WHERE IN does not work with LIMIT

[JKG]

SELECT `name` FROM `users` WHERE `id` in (2, 3, 4, 6) LIMIT 2

 

does not work. it displays all 4. any ideas why or how to make it work?

 

thanks.

[Muddy_Funster]

Strange....works fine for me

SELECT set1 FROM sample WHERE id IN (1,2,3,4,5,6) LIMIT 2

Returned only 2 values.

 

What context are you running this query in?

[JKG]

thanks for looking into this with me.

 

im not sure what you are asking, do you want surrounding code?

 

i declare $query to grab all suitable rows

then do a postcode search, which returns the ID's of the rows that are within the postcode area

then a redeclare $query with the ids in the stated format:

SELECT `name` FROM `users` WHERE `id` in (2, 3, 4, 6) LIMIT 2

[Muddy_Funster]

yeah, could you fling up said code?  Also - is your limit hard set to 2 or is it coming from a variable?

[JKG]

			$query = "SELECT * FROM `users` WHERE {$refine_price} `Level_access`=2 AND `active`=1 AND `business_type` LIKE '%1%' AND `unavailable_dates_array` NOT LIKE '%$trimmed%' AND `unavailable_dates_array` !='' AND ID !='".mysql_real_escape_string($_SESSION['user_id'])."' ORDER BY RAND()";

		if($_POST['u_postcode'] != ''):
			$result = mysql_query($query) or die ("Error ".mysql_errno().": ".mysql_error()."\nQuery: $query");
			//this int is to help with the comma spacing later on EDIT LOOK TO LINE 46
			//$i = 1;
			//loop the query
			while ($row = mysql_fetch_array($result)) {
				//get the photographers postcode and split it into 2 pieces
				$p_postcode = explode(' ',$row['address_post_code']);
				//run the two postcodes throught the function to determin the deistance
				$final_distance = return_distance($u_postcode[0], $p_postcode[0]);
				//start the variable so we can add to it later on
				$photographers_inrange = "";
				//declare this variable to help with the comma spacing too EDIT LOOK TO LINE 46
				//$i2 = 1;
				//if the distance is smaller or equal to the distance the photographer covers
				if($final_distance <= $row['cover_distance']){
					//get their id
					$photographers_inrange .= $row['ID'].',';
					//EDIT: this method does not work when just one result is returned. now i use substr -1.
					//if this isnt the last result
					//if($i++ <= $i2++){
					//then add a comma for the sql statement
					//$photographers_inrange .= ',';
					//}
				}
				//declare the variables the if statement made into one
				$query_inrange .= $photographers_inrange;
			}
			if(!empty($query_inrange)){
			//get all fields relating to the photographers that are in range
			$query = "SELECT * FROM `users` WHERE `id` in (".substr($query_inrange, 0, -1).") LIMIT 10";}else{
			//return blank //not very elegant, will work on a solution
			$query = "SELECT * FROM `users` WHERE `id`=0";};
		endif;

 

the limit bit is hardcoded.

 

ps. i know order by rand() is not great, nor is select * thanks.

[fenway]

You want a random 2 of those 4 values?

[JKG]

well, i want a random 10 of all the values yes.

 

thanks

[fenway]

10? You said 2.

[JKG]

i said 2 initially cos i didnt want to write out over 10 fake id's in the inital post.

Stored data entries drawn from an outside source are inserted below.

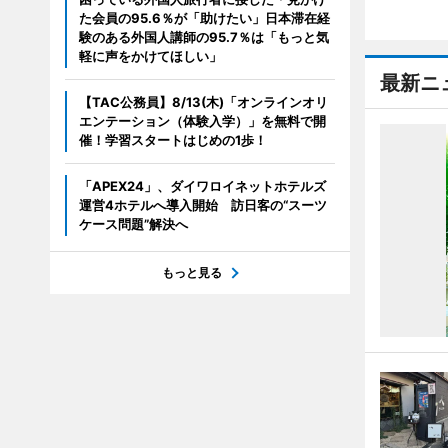
た会員の95.6％が「助けたい」日本滞在経
験のある外国人講師の95.7％は「もっと気
軽に声をかけてほしい」
最新ニ
【TAC公務員】8/13(木)「オンラインオリ
エンテーション（体験入学）」を無料で開
催！学習スタートはじめの1歩！
「APEX24」、ダイワロイネットホテルズ
運営4ホテルへ導入開始 訪日客の“スーツ
ケース問題”解決へ
もっと見る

but now you have the source code you can see i may (and do) return over 10 in the postcode match.

[mikosiko]

which is the value of $query_inrange before this lines?

 

                               // ECHO $query_inrange here
			if(!empty($query_inrange)){
			//get all fields relating to the photographers that are in range

 

also... I guess that $refine_price variable is ending in a valid operator here right?... or you have a typo?

 

$query = "SELECT * FROM `users` WHERE {$refine_price} `Level_access`=2 AND `active`=1 AND `business_type` LIKE '%1%' AND `unavailable_dates_array` NOT LIKE '%$trimmed%' AND `unavailable_dates_array` !='' AND ID !='".mysql_real_escape_string($_SESSION['user_id'])."' ORDER BY RAND()";

 

[JKG]

thanks for your reply.

 

$query_inrange could be anything but will always follow this format: 1, 2, 3, 4, 5, 6,

 

$refine_price ends with AND - that works fine...

[JKG]

duuuurrrrrr.

 

got it. it was because i wasnt entering a postcode so it obviously wasnt going through the if statement.

 

thanks guys... and sorry!

 

Joe.